Atravessar grandes mares traz novos horizontes.
(Mensagem que encontrei dentro de um biscoito da sorte uma vez)
Nós todos, às vezes porque escolhemos e às vezes porque somos escolhidos, passamos por algum tipo de mudança. Eu decidi, logo que saí do colegial, que ia fazer a maior mudança da minha vida até aquele momento: sair do meu ninho, e ir para a Suíça à procura de um presente e talvez de um futuro.
À medida que o tempo de me mudar ia chegando, fui entendendo cada vez mais do que estava abrindo mão - minha família, meus amigos de muitos anos, meu namorado. E como "o diabo que você conhece é melhor que aquele que você não conhece", ficava deprimida e apavorada cada vez que me imaginava desaparecendo pelo portão de embarque em Cumbica. Mas ainda assim, por pior que fossem as coisas, dizia a mim mesma que aquilo tudo era minha escolha - o mundo esperava por mim, e eu o queria.
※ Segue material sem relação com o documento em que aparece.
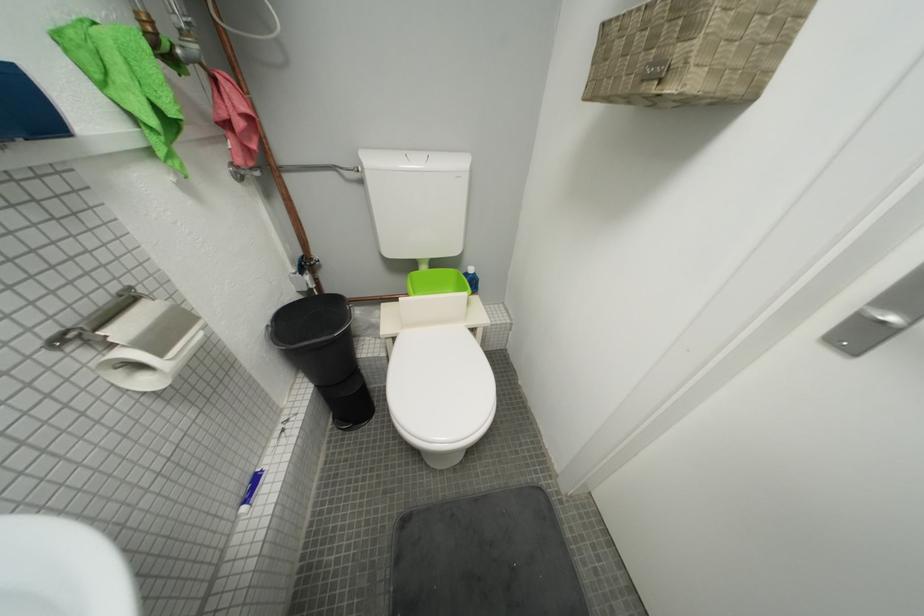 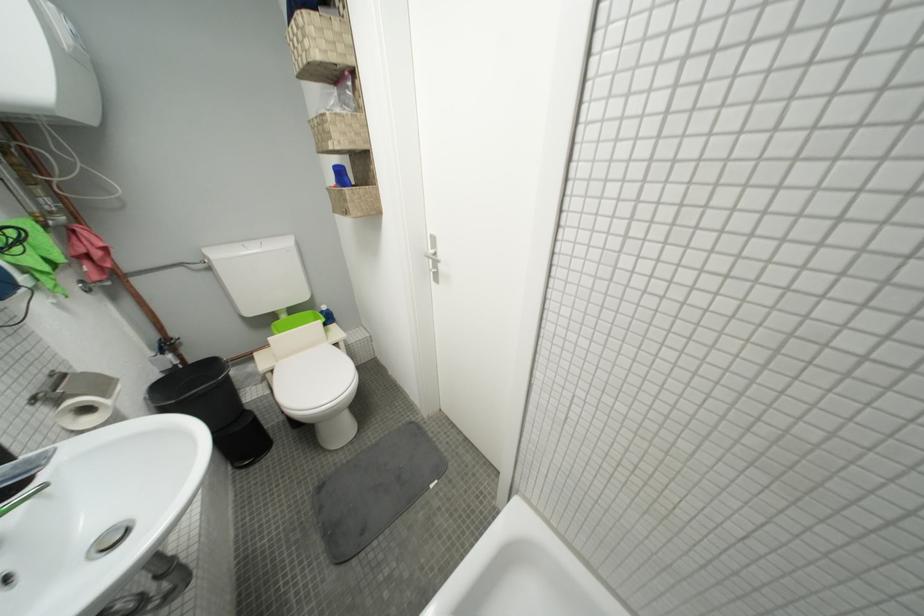 Where in the second image is the point corresponding to (x=315, y=265) from the first image?

(175, 347) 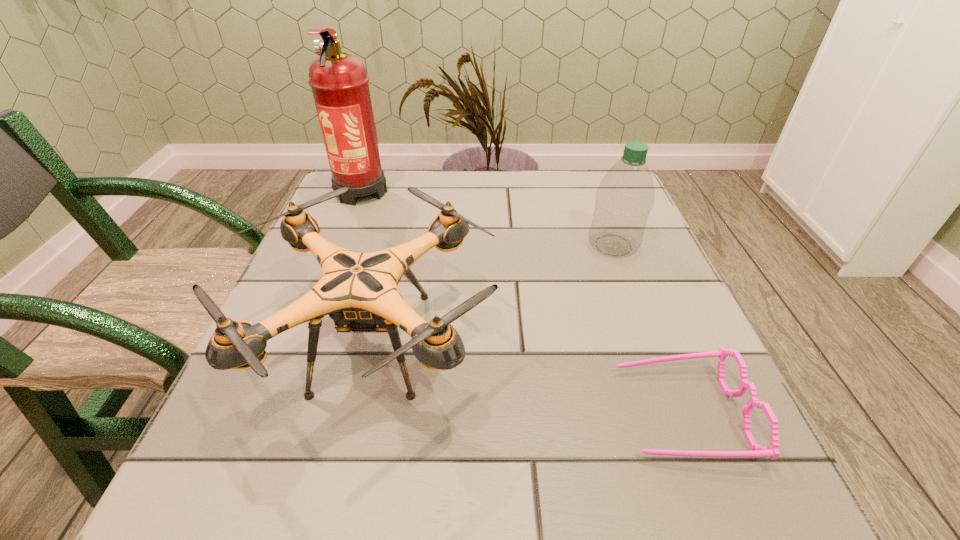 At what (x,y) coordinates should I click in order to perform the action: click on free region that satisfies the following two spatial constraints: 1. on the front-facing side of the farthest object; 2. on the right side of the third nearest object. Please return your answer as a coordinate pair (x, y). This screenshot has height=540, width=960. Looking at the image, I should click on (340, 245). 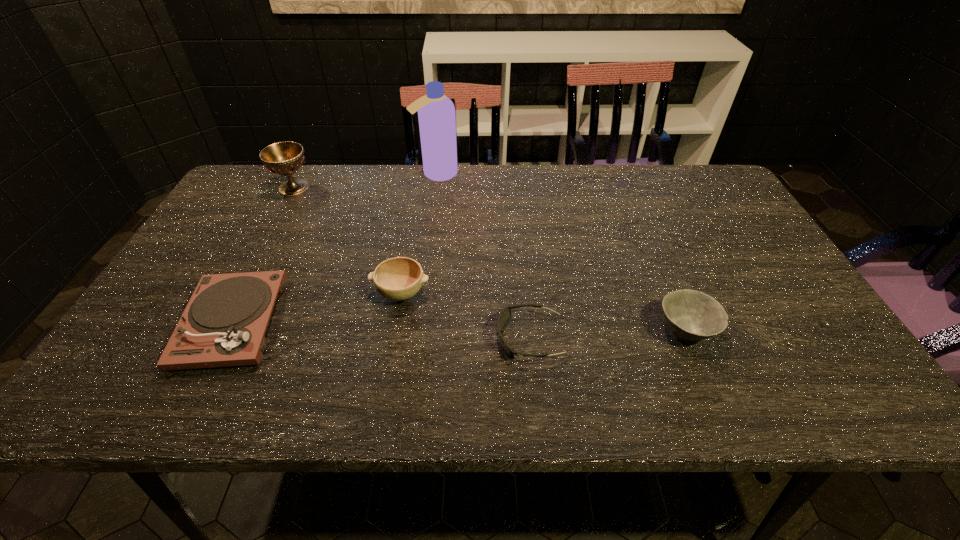 This screenshot has height=540, width=960. I want to click on free space that satisfies the following two spatial constraints: 1. on the back side of the left bowl; 2. on the left side of the tallest object, so click(421, 174). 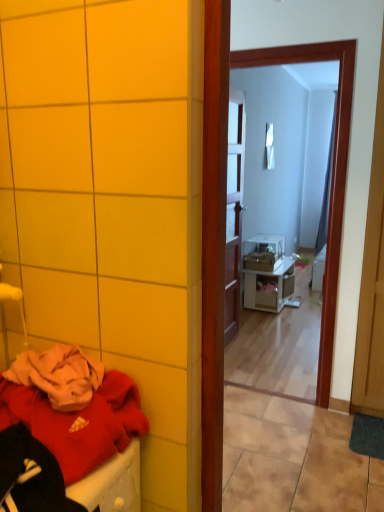 Question: Is white glossy nightstand at center wider than matte red sweater at lower left?

Choices:
 (A) yes
 (B) no

Answer: (B)

Question: From a real-world perspective, is white glossy nightstand at center under matte red sweater at lower left?

Choices:
 (A) yes
 (B) no

Answer: (A)

Question: Is white glossy nightstand at center to the left of matte red sweater at lower left from the viewer's perspective?

Choices:
 (A) no
 (B) yes

Answer: (A)

Question: Does white glossy nightstand at center have a larger size compared to matte red sweater at lower left?

Choices:
 (A) no
 (B) yes

Answer: (B)

Question: Can you confirm if white glossy nightstand at center is smaller than matte red sweater at lower left?

Choices:
 (A) no
 (B) yes

Answer: (A)

Question: In the image, is white glossy mirror at upper center, the 1th mirror positioned from the bottom, positioned in front of or behind wooden door at center?

Choices:
 (A) front
 (B) behind

Answer: (A)

Question: Is white glossy mirror at upper center, which is the 2th mirror from back to front, inside or outside of wooden door at center?

Choices:
 (A) inside
 (B) outside

Answer: (B)

Question: Would you say white glossy mirror at upper center, which is the 2th mirror in right-to-left order, is to the left or to the right of wooden door at center in the picture?

Choices:
 (A) right
 (B) left

Answer: (A)

Question: Considering the positions of white glossy mirror at upper center, acting as the 2th mirror starting from the top, and wooden door at center in the image, is white glossy mirror at upper center, acting as the 2th mirror starting from the top, bigger or smaller than wooden door at center?

Choices:
 (A) big
 (B) small

Answer: (A)

Question: Is point (273, 296) positioned closer to the camera than point (231, 312)?

Choices:
 (A) farther
 (B) closer

Answer: (A)

Question: From the image's perspective, is white glossy nightstand at center located above or below wooden door at center?

Choices:
 (A) below
 (B) above

Answer: (A)

Question: In terms of width, does white glossy nightstand at center look wider or thinner when compared to wooden door at center?

Choices:
 (A) wide
 (B) thin

Answer: (A)

Question: Would you say white glossy nightstand at center is to the left or to the right of wooden door at center in the picture?

Choices:
 (A) right
 (B) left

Answer: (A)

Question: In terms of width, does white glossy nightstand at center look wider or thinner when compared to matte red sweater at lower left?

Choices:
 (A) thin
 (B) wide

Answer: (A)

Question: Considering the positions of white glossy nightstand at center and matte red sweater at lower left in the image, is white glossy nightstand at center bigger or smaller than matte red sweater at lower left?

Depois de um ano na cidade de Genebra, posso dizer que cresci, fiz novos amigos, passei por situações desagradáveis e também tive experiências positivas. Aprendi a me conhecer muito melhor; fiquei dias sem trocar uma palavra com ninguém. Olhei dentro de mim e me tornei quem eu queria me tornar. A solidão que era desconhecida para mim provou ser exatamente o que eu precisava. Senti falta daqui, mas encontrei uma realidade, uma existência infinitamente fascinante, que valeu cada vez que eu chorei de saudades da minha casa, do meu Brasil.
Desisti do curso de Relações Internacionais na faculdade que fui fazer - depois de um ano lá, me pergunto como imaginei que alguém como eu pudesse ser feliz fazendo qualquer outra coisa além de escrever. Entrei em outra faculdade suíça e em março volto pra lá. É minha escolha - e a conseqüência, eu sei, será mais uma vez encontrar a mim mesma; dessa vez como uma mulher e não uma menina assustada que chutou a si mesma do ninho.
De volta ao Brasil temporariamente, arrumei um trabalho em uma produtora de livros e documentários sobre a América Latina. Foram os três meses mais felizes da minha vida. Lá, finalmente confirmei que minha vontade de escrever e trabalhar com arte era inegável. E apesar de ter encerrado minhas atividades lá hoje e estar triste por isso, a experiência que tive foi maravilhosa e as pessoas que me guiaram durante esse tempo podem ter a certeza de que nunca serão esquecidas, e cuja presença teve mais valor do que um ano de faculdade.
Talvez, no fundo, não exista uma verdadeira mudança; talvez em toda forma de mudança esteja escondida uma escolha.
Mas, invariavelmente, não importa a mudança; importa a conseqüência e a conseqüência quem faz sou eu.
Quanto mais eu mudo, mais me convenço de que eu sempre serei eu mesma. Quanto mais pulo de um lugar para outro, mais me convenço de que sou uma pessoa melhor, mais madura, dentro de uma identidade que nenhuma mudança nem nada jamais vai poder mudar. Eu nunca tive identidade nacional; tenho dupla cidadania, mas sou uma brasileira com cara de gringa. Na Suíça, até abrir a boca para dizer o que penso e insistir no que acho certo, não sou ninguém. Na verdade, acho que se eu não abrir a boca e dizer o que eu penso, não sou ninguém em lugar nenhum.
Eu olho no espelho e vejo minha própria identidade: qualidade, falhas e detalhes - e meu espelho é meu lar e meu país.